* What is needed
Everything from the line containing "Describe the element" down to the last line below should be set down exactly, and only that, without the pictures.

* Entries provided
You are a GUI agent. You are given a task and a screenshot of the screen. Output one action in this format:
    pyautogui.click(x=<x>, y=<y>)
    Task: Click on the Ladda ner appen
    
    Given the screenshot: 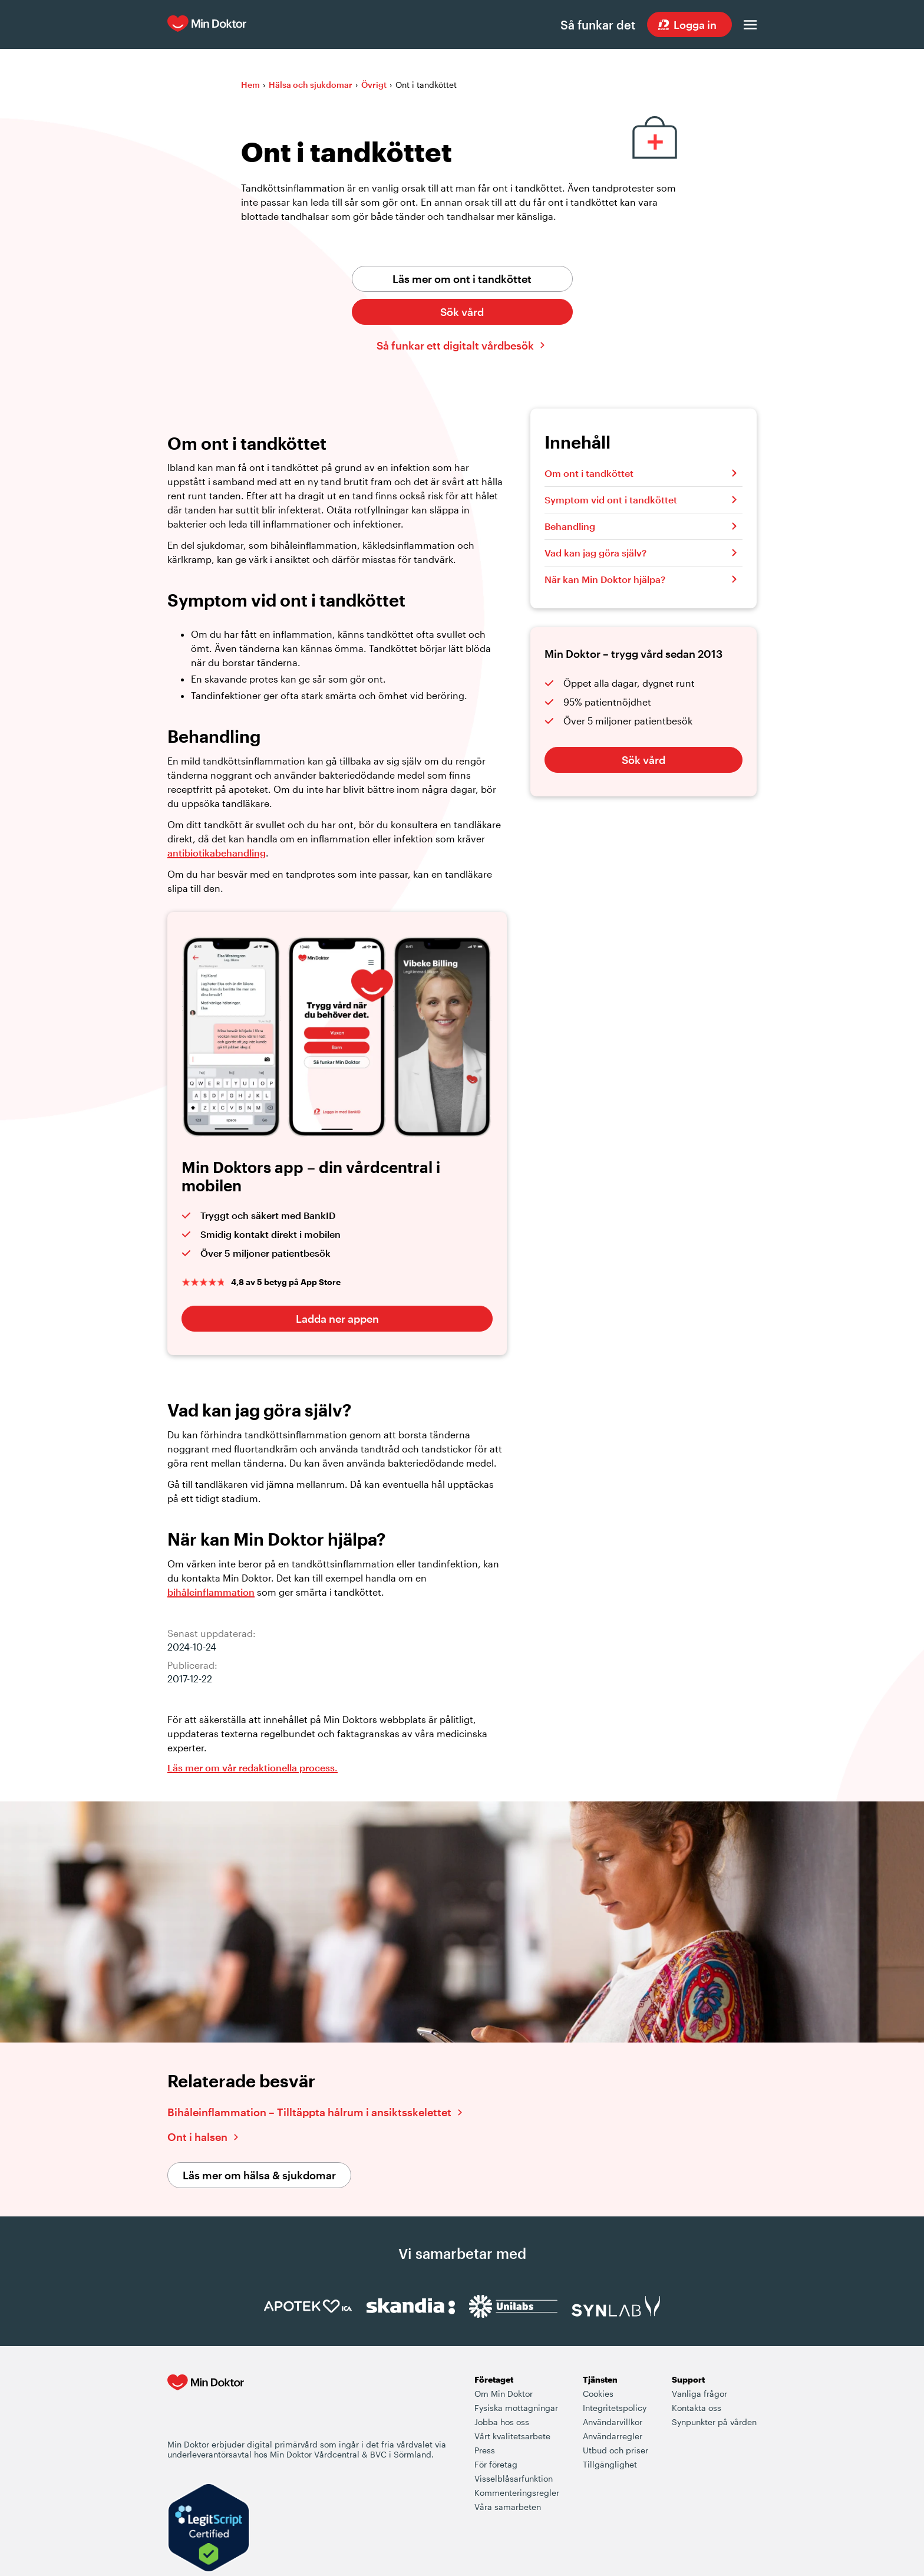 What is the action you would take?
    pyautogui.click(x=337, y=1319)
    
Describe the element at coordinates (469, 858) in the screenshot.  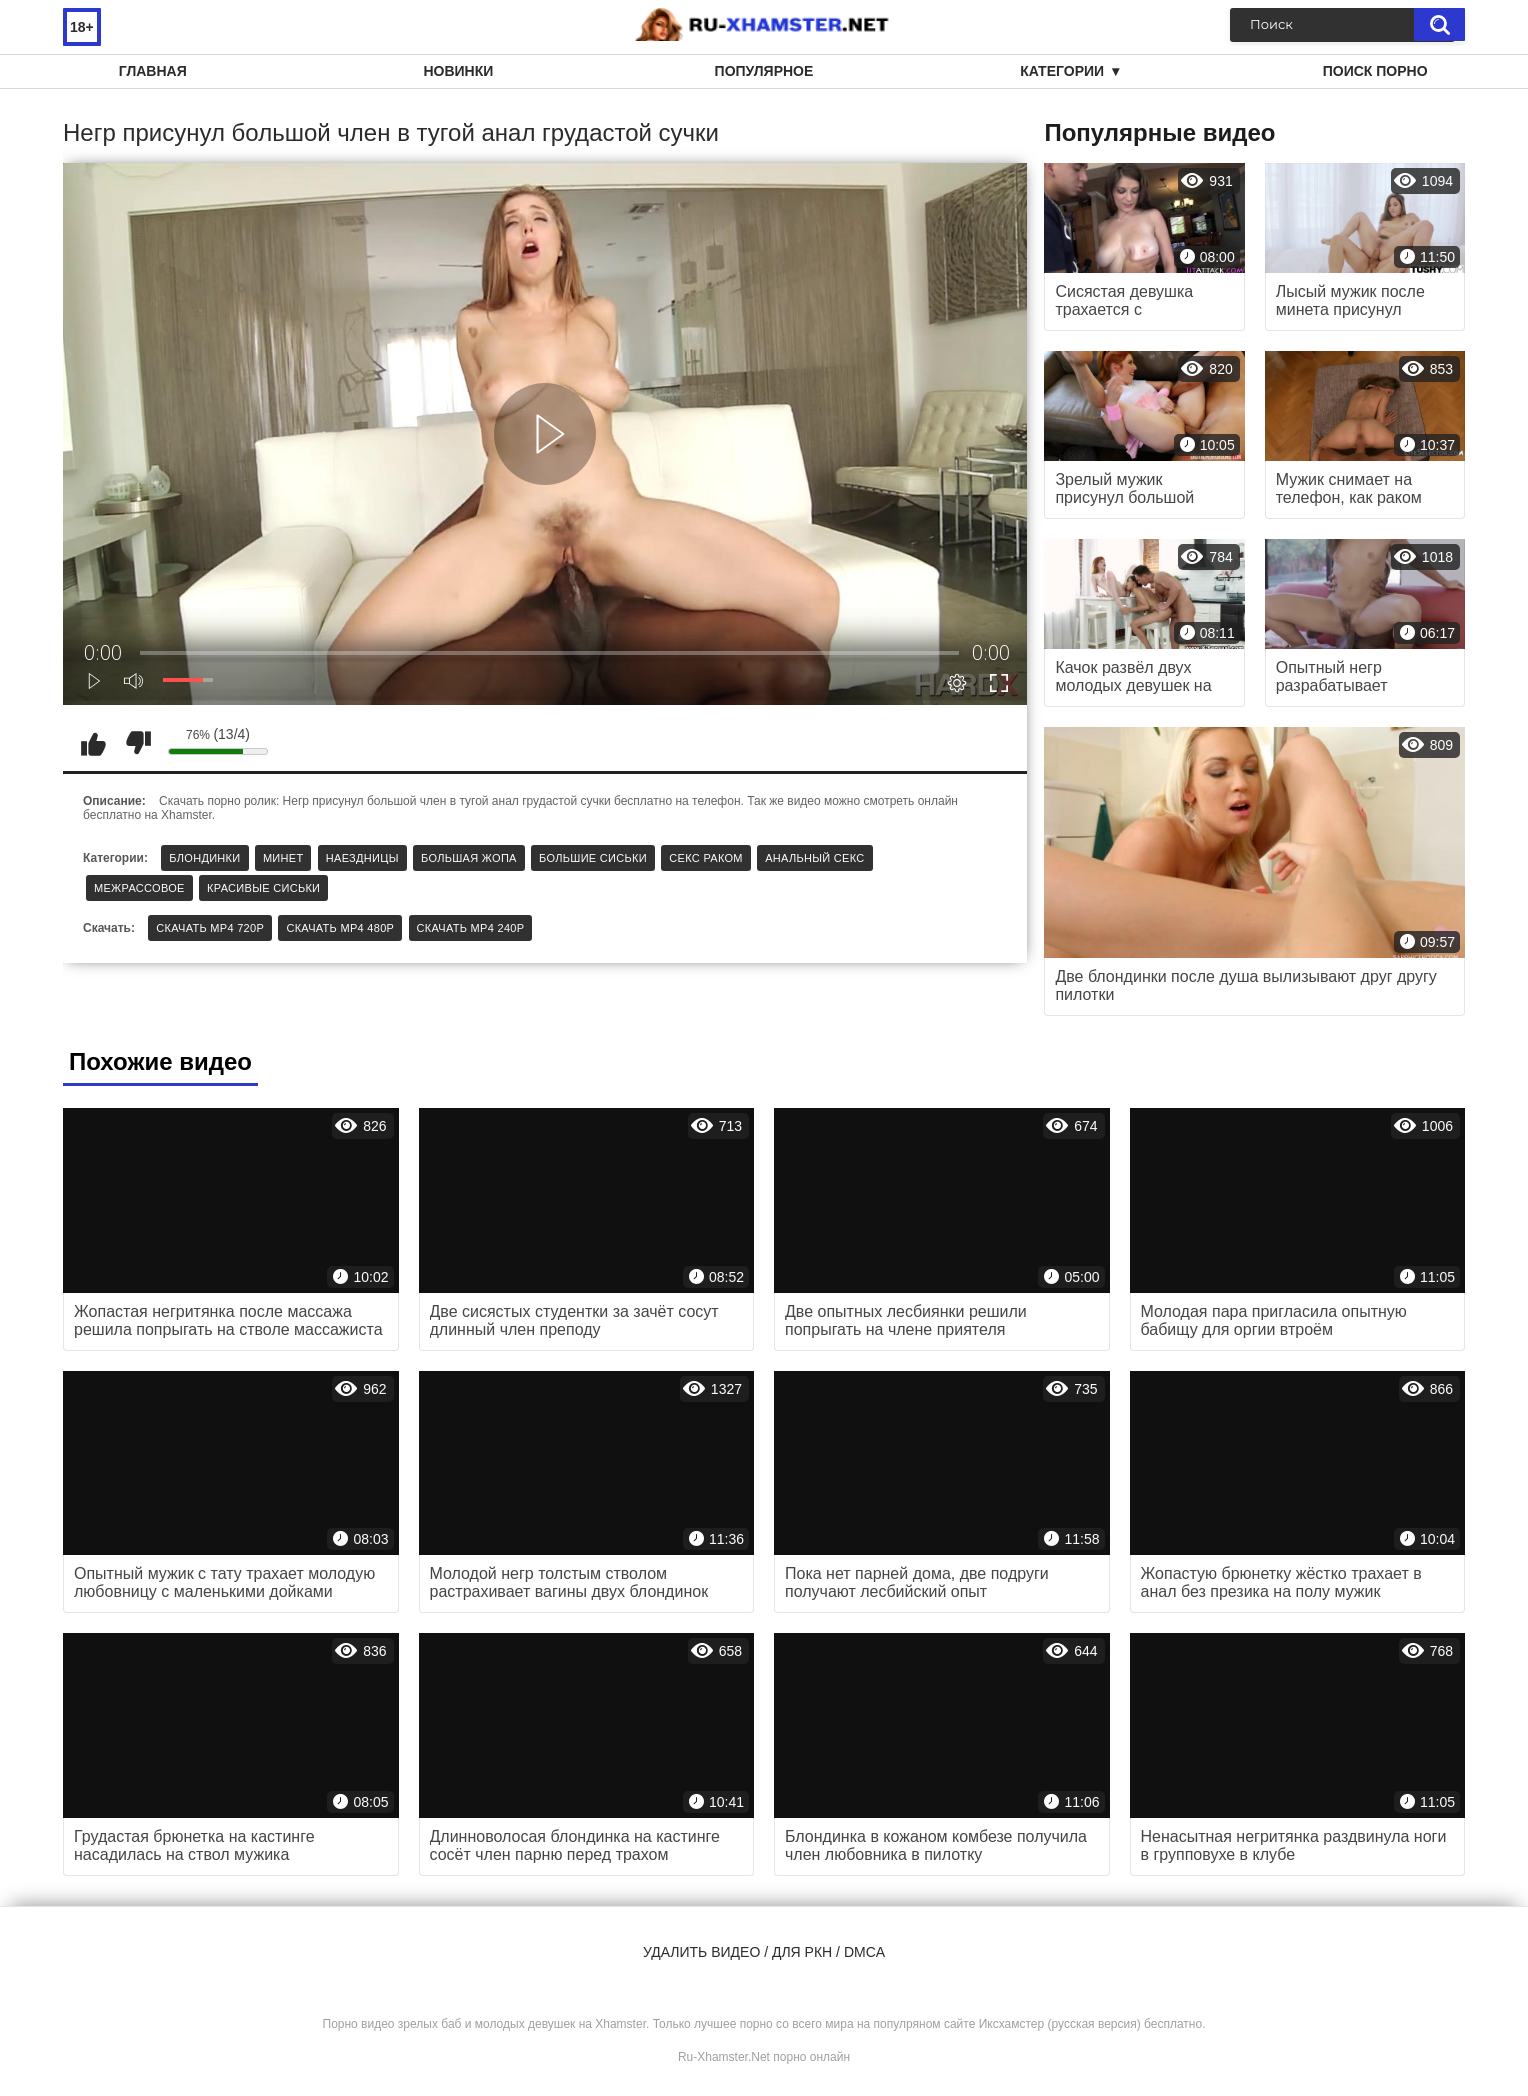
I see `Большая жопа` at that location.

* Result of this task
Describe the element at coordinates (469, 858) in the screenshot.  
I see `Большая жопа` at that location.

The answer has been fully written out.